O texto é expresso quanto à redação do terceiro quesito: “O jurado absolve o acusado?”.

Contra a sentença de impronúncia ou de absolvição sumária, a lei 11.689/08 prevê o recurso de apelação, e não mais o recurso em sentido estrito, descrito no art. 581 do Código de Processo Penal.
Todas as mudanças trazidas pela lei 11.689/08 tiveram por fundamento o clamor social em virtude de crimes bárbaros que assolaram a sociedade brasileira nos últimos anos. É o que a doutrina chama de legislação do pânico. Ocorre um crime bárbaro, muda-se a norma como forma de resposta à sociedade.

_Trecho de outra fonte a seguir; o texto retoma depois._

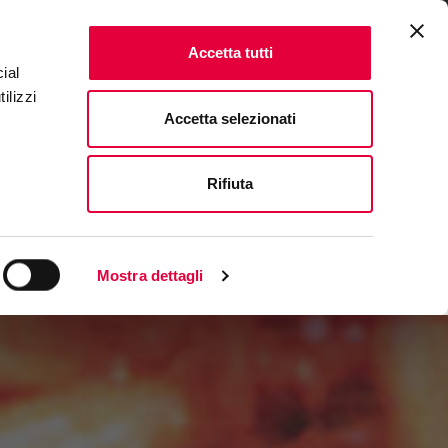
ENTS
FAQ & CONTACTS
IT
|
EN
Accetta tutti
ial
ilizzi
Accetta selezionati
Rifiuta
Mostra dettagli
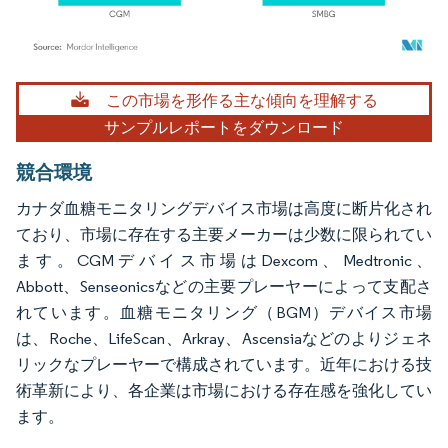
画像 © Mordor Intelligence。再利用にはCC BY 4.0の表示が必要です。
この市場を形作る主な傾向を理解する
サンプルレポートをダウンロード
競合環境
カナダ血糖モニタリングデバイス市場は高度に断片化され
ており、市場に存在する主要メーカーは少数に限られてい
ます。CGMデバイス市場はDexcom、Medtronic、
Abbott、Senseonicsなどの主要プレーヤーによって支配さ
れています。血糖モニタリング（BGM）デバイス市場
は、Roche、LifeScan、Arkray、Ascensiaなどのよりジェネ
リックなプレーヤーで構成されています。近年における技
術革新により、各企業は市場における存在感を強化してい
ます。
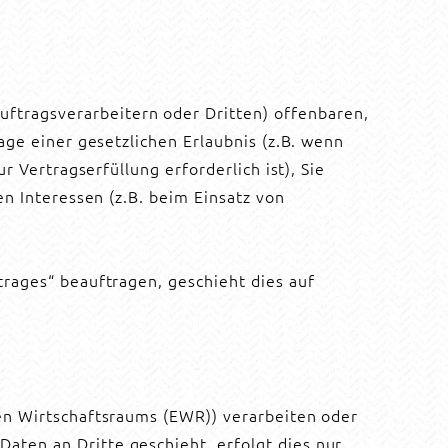
tragsverarbeitern oder Dritten) offenbaren,
age einer gesetzlichen Erlaubnis (z.B. wenn
r Vertragserfüllung erforderlich ist), Sie
en Interessen (z.B. beim Einsatz von
trages“ beauftragen, geschieht dies auf
hen Wirtschaftsraums (EWR)) verarbeiten oder
ten an Dritte geschieht, erfolgt dies nur,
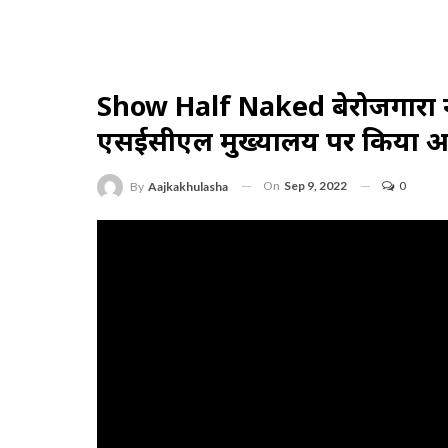
Show Half Naked बेरोजगारों ने
एसईसीएल मुख्यालय पर किया अर्ध
On
Sep 9, 2022
0
By
Aajkakhulasha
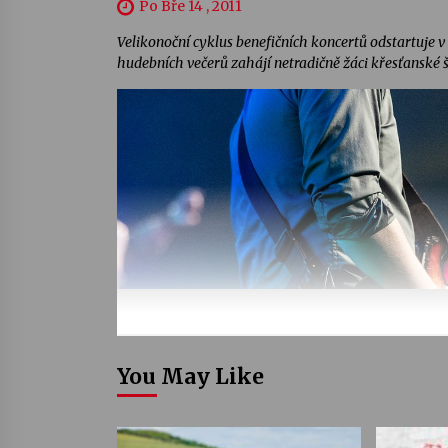
Po Bře 14 , 2011
Velikonoční cyklus benefičních koncertů odstartuje v 
hudebních večerů zahájí netradičně žáci křesťanské 
You May Like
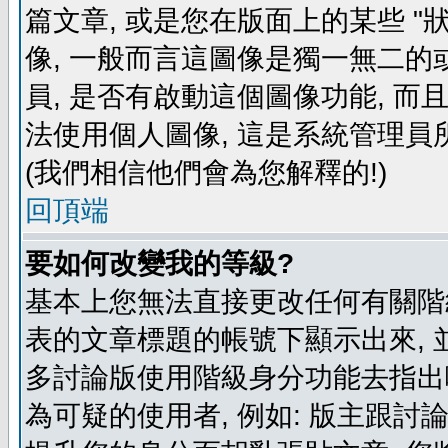
篇文章, 或是您在版面上的某些 "狀
像, 一般而言這圖像是獨一無二的
員, 是否有啟動這個圖像功能, 而
法使用個人圖像, 這是系統管理員
(我們相信他們會為您解釋的!)
回頂端
要如何改變我的等級?
基本上您無法直接更改任何有關階
表的文章標題的帳號下顯示出來, 
多討論版使用階級身分功能去指出
為可疑的使用者, 例如: 版主跟討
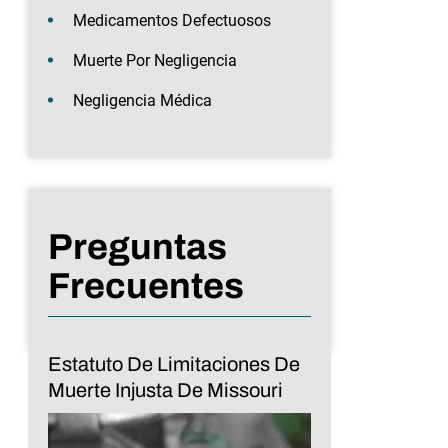
Medicamentos Defectuosos
Muerte Por Negligencia
Negligencia Médica
Preguntas
Frecuentes
Estatuto De Limitaciones De
Muerte Injusta De Missouri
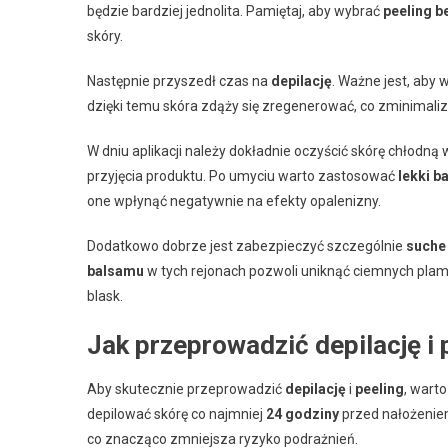
będzie bardziej jednolita. Pamiętaj, aby wybrać
peeling b
skóry.
Następnie przyszedł czas na
depilację
. Ważne jest, aby 
dzięki temu skóra zdąży się zregenerować, co zminimaliz
W dniu aplikacji należy dokładnie oczyścić skórę chłodną
przyjęcia produktu. Po umyciu warto zastosować
lekki b
one wpłynąć negatywnie na efekty opalenizny.
Dodatkowo dobrze jest zabezpieczyć szczególnie
suche
balsamu
w tych rejonach pozwoli uniknąć ciemnych plam
blask.
Jak przeprowadzić depilację i 
Aby skutecznie przeprowadzić
depilację
i
peeling
, wart
depilować skórę co najmniej
24 godziny
przed nałożeni
co znacząco zmniejsza ryzyko podrażnień.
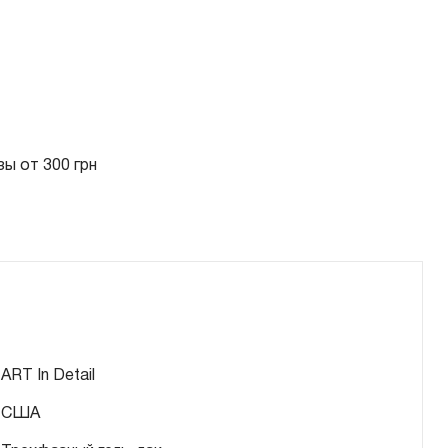
ы от 300 грн
ART In Detail
США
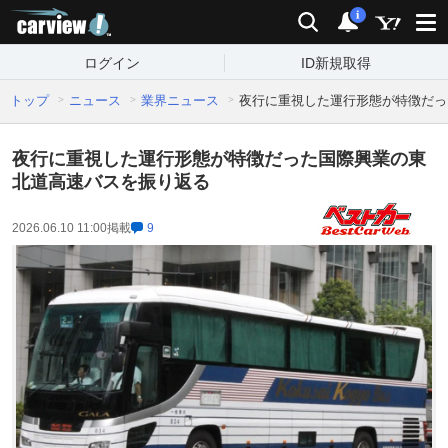
carview!
検索
通知
i
ログイン
ID新規取得
トップ
ニュース
業界ニュース
夜行に重視した運行形態が特徴だっ
夜行に重視した運行形態が特徴だった国際興業の東
北道高速バスを振り返る
2026.06.10 11:00
掲載
9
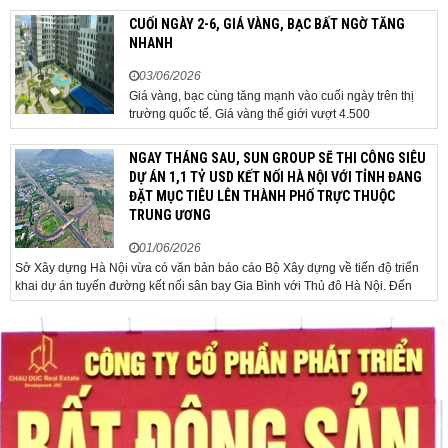
đã chủ trì phiên họp Chính phủ thường...
CUỐI NGÀY 2-6, GIÁ VÀNG, BẠC BẤT NGỜ TĂNG
NHANH
03/06/2026
Giá vàng, bạc cùng tăng mạnh vào cuối ngày trên thị
trường quốc tế. Giá vàng thế giới vượt 4.500
USD/ounce. Cuối ngày 2-6, giá vàng hôm nay trên thị
trường quốc tế được giao dịch ở mức 4.520
NGAY THÁNG SAU, SUN GROUP SẼ THI CÔNG SIÊU
USD/ounce, tăng khoảng 35 USD/ounce so với buổi
DỰ ÁN 1,1 TỶ USD KẾT NỐI HÀ NỘI VỚI TỈNH ĐANG
sáng. Trong phiên, có thời điểm giá vàng...
ĐẶT MỤC TIÊU LÊN THÀNH PHỐ TRỰC THUỘC
TRUNG ƯƠNG
01/06/2026
Sở Xây dựng Hà Nội vừa có văn bản báo cáo Bộ Xây dựng về tiến độ triển
khai dự án tuyến đường kết nối sân bay Gia Bình với Thủ đô Hà Nội. Đến
nay, công tác giải phóng mặt bằng và chuẩn bị đầu tư của dự án đã ghi nhận
nhiều kết...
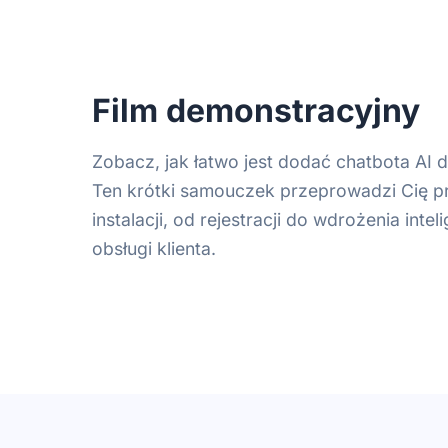
Film demonstracyjny
Zobacz, jak łatwo jest dodać chatbota AI 
Ten krótki samouczek przeprowadzi Cię p
instalacji, od rejestracji do wdrożenia inte
obsługi klienta.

Certamente isto é um reflexo da ausência de planejamento do nosso legislativo e da falência do Estado no combate ao crime.
A sociedade quer o processo penal célere, uma resposta rápida das autoridades judiciais e uma pena longa para os acusados.

Esquecem que nem sem sempre o processo célere é justo. Preferíveis as palavras de Carnelutti, tão atuais: ”A semente da verdade necessita, às vezes, de anos, ou mesmo de séculos, para tornar-se espiga... O processo dura; não se pode fazer tudo de uma única vez. É imprescindível ter-se paciência.

Semeia-se, como o faz o camponês; e é preciso esperar para colher-se... O Slogan da justiça rápida e segura, que anda na boca dos políticos inexperientes, contém, lamentavelmente, uma contradição in adjesto: se a justiça é segura não é rápida, se é rápida não é segura”.